§ **DESCRIPTION OF THE TASK**
When a line below contains the string "xinxiuvip", show that line.

§ **INPUT DATA**

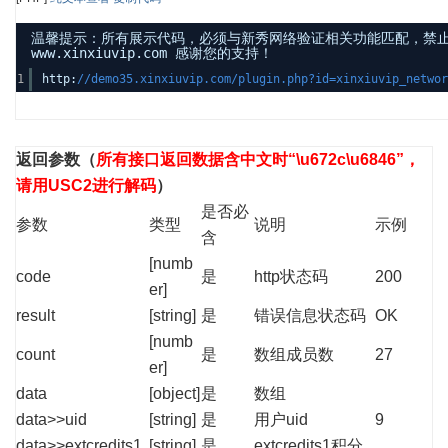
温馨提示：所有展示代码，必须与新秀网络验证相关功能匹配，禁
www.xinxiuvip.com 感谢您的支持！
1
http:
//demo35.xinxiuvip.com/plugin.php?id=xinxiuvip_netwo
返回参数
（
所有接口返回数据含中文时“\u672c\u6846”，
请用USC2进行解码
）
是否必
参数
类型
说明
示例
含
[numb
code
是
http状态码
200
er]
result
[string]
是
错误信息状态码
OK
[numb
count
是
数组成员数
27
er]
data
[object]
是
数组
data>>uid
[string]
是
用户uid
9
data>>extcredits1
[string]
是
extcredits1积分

--

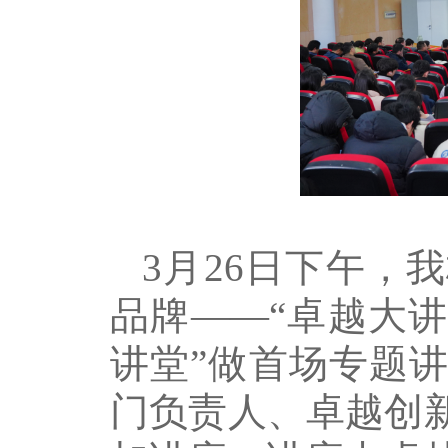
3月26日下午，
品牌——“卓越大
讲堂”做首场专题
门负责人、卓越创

§ **COMPLETED EXERCISE**
www.xinxiuvip.com 感谢您的支持！
//demo35.xinxiuvip.com/plugin.php?id=xinxiuvip_netwo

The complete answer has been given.